═════ Extracted material

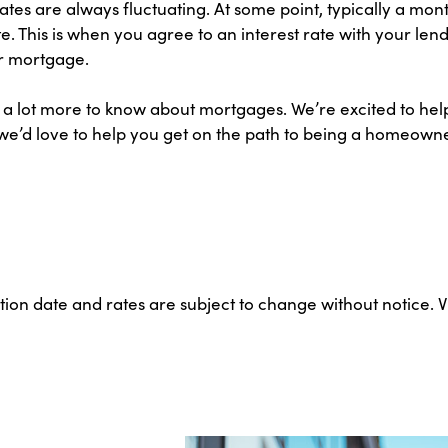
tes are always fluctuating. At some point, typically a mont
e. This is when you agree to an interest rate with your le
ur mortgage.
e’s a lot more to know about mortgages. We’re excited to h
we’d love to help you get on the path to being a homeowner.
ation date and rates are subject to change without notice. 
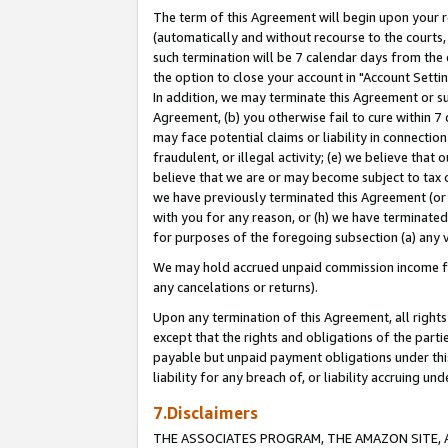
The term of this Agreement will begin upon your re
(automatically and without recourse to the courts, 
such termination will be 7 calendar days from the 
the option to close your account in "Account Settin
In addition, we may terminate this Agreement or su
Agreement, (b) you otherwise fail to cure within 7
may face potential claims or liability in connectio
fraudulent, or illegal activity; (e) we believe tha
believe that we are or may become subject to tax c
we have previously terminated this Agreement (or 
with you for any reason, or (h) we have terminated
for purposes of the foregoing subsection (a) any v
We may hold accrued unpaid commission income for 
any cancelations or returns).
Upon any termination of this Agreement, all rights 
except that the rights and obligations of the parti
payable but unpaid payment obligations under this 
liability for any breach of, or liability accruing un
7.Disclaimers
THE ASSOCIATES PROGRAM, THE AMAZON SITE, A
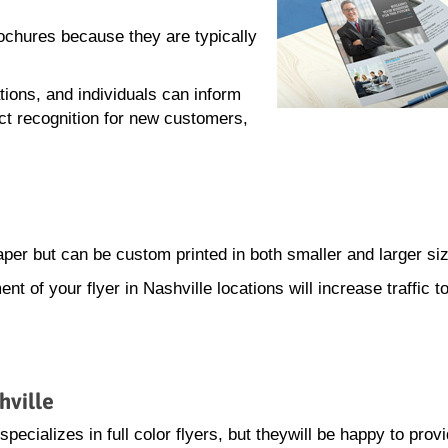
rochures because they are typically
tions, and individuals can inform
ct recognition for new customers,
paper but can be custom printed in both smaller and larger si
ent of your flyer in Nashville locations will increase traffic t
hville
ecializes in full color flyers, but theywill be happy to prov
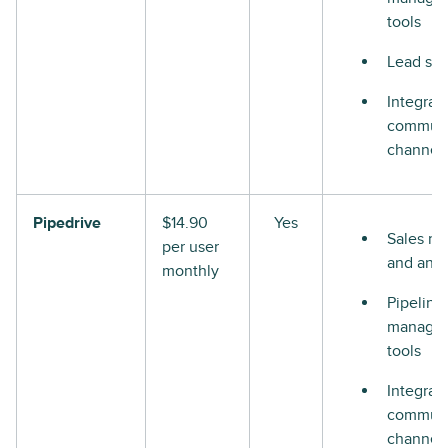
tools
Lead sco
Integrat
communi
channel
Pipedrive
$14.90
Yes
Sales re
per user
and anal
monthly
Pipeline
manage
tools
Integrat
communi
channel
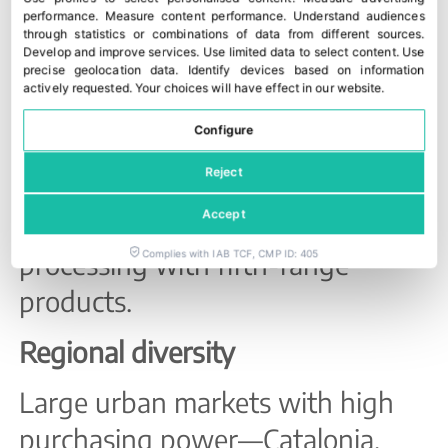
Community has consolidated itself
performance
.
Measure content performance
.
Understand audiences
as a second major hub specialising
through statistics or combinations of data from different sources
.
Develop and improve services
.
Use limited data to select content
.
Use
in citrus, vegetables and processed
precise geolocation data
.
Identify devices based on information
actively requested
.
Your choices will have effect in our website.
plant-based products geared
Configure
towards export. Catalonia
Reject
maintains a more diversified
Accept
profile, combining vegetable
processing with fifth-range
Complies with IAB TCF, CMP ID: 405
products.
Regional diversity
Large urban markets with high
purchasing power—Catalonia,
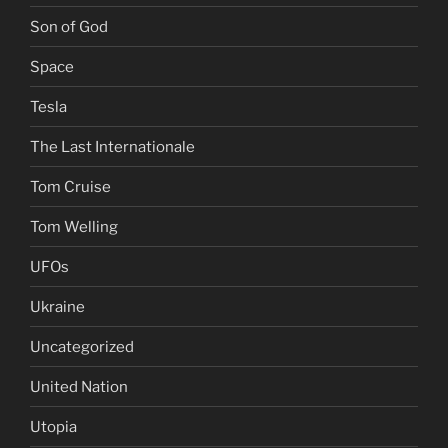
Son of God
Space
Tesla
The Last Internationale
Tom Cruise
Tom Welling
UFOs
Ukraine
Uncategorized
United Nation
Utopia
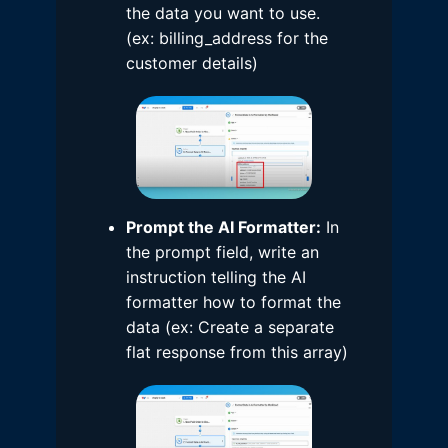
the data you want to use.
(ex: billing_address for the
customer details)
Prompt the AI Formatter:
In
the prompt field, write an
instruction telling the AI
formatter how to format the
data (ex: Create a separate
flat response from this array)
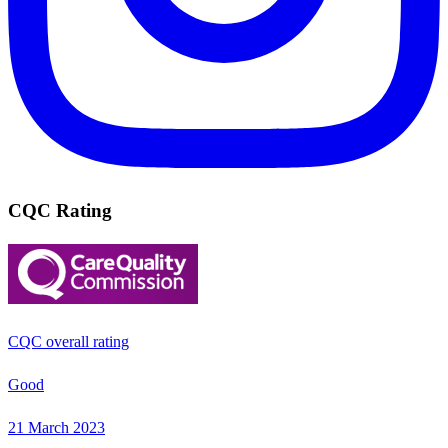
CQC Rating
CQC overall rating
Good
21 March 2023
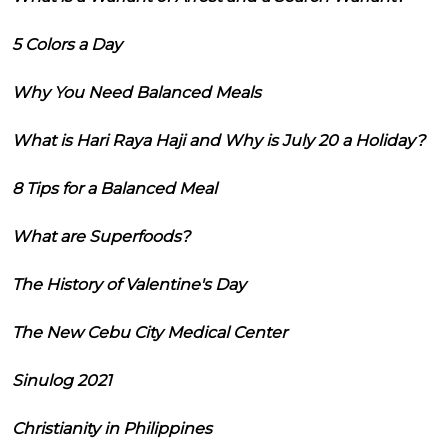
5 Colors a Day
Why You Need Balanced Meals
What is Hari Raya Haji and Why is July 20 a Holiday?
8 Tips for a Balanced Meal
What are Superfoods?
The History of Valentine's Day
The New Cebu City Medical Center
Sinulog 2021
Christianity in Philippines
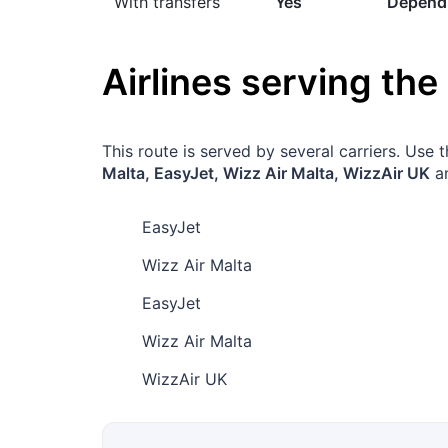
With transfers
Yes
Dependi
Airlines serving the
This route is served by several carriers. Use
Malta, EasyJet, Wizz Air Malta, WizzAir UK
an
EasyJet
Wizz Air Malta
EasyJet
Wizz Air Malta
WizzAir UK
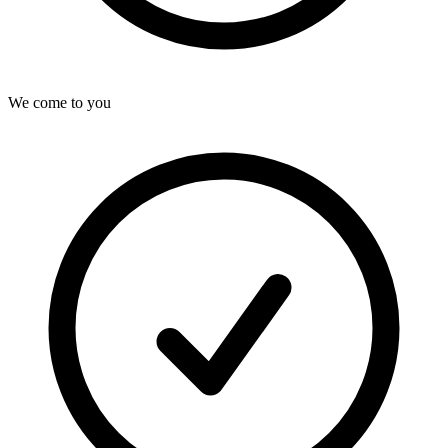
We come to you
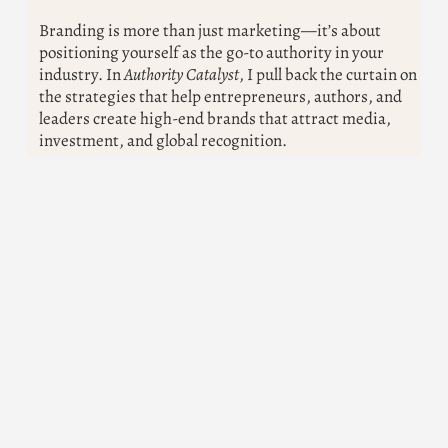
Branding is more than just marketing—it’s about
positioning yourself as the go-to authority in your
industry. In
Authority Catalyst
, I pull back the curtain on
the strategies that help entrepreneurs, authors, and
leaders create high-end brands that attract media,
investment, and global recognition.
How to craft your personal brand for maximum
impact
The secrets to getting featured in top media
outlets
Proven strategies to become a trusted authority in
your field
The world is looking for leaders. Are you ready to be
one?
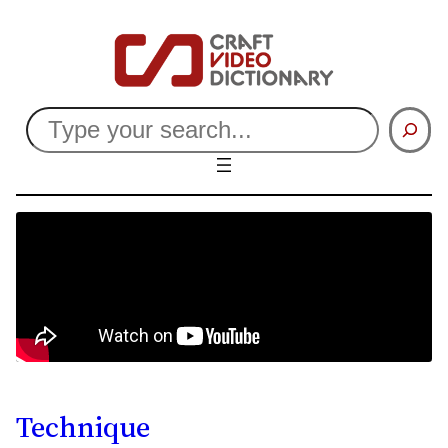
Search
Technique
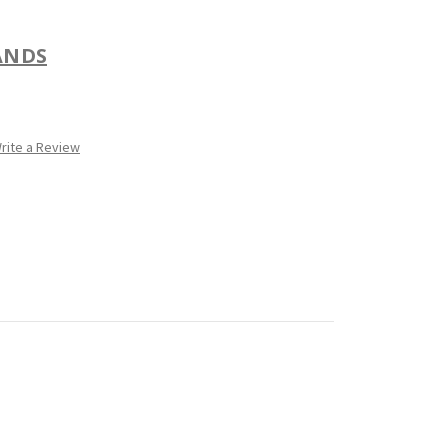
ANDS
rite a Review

══════════
═════ Extracted material

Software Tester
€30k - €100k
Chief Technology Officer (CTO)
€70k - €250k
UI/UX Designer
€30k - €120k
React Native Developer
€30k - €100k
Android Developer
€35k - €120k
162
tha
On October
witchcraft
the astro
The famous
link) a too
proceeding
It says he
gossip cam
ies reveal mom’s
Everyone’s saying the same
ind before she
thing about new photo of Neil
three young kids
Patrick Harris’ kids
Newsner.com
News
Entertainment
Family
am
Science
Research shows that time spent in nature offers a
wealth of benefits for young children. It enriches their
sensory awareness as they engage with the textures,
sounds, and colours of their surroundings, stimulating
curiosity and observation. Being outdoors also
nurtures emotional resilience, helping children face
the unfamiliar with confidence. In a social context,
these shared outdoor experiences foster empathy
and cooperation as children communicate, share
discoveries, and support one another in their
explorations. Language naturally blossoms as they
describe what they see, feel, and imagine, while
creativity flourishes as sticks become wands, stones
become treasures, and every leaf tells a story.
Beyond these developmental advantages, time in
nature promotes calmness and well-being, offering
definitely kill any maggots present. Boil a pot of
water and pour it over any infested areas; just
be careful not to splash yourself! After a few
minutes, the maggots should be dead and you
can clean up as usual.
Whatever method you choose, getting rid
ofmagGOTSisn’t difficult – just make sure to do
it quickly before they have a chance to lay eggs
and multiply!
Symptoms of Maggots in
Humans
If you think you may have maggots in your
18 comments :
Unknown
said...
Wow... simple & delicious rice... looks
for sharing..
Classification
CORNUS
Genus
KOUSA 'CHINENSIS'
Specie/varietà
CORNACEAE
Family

══════════
═════ Extracted material

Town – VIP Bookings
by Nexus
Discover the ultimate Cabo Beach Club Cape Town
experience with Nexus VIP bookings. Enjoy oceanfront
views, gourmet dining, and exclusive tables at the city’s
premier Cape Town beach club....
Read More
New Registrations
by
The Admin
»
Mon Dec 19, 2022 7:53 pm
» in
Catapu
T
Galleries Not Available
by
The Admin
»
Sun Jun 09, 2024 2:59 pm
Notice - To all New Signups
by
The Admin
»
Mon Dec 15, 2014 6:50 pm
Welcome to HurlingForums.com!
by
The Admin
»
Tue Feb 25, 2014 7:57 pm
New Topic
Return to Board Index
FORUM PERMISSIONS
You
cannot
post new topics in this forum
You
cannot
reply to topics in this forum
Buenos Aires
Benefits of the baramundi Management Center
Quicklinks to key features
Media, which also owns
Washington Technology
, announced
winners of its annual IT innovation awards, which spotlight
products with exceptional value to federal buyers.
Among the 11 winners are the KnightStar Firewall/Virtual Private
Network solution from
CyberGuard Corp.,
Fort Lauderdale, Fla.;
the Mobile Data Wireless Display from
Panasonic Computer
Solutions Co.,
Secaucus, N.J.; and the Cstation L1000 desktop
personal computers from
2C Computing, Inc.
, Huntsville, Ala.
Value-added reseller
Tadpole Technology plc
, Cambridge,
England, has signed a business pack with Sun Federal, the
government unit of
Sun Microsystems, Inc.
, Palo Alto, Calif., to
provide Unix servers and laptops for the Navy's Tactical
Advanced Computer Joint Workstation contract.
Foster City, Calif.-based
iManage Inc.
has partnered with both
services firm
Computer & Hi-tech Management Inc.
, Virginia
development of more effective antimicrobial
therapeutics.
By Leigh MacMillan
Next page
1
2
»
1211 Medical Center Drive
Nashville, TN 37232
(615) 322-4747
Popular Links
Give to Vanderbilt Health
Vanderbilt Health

══════════

• [Work to be completed]: Beginning with the line containing "Secaucus, N.J.; and" and ending with the line containing "Sun Microsystems, Inc.", extract those lines exactly from the listing above, and only those.

• [Completed exercise]:
Secaucus, N.J.; and the Cstation L1000 desktop
personal computers from
2C Computing, Inc.
, Huntsville, Ala.
Value-added reseller
Tadpole Technology plc
, Cambridge,
England, has signed a business pack with Sun Federal, the
government unit of
Sun Microsystems, Inc.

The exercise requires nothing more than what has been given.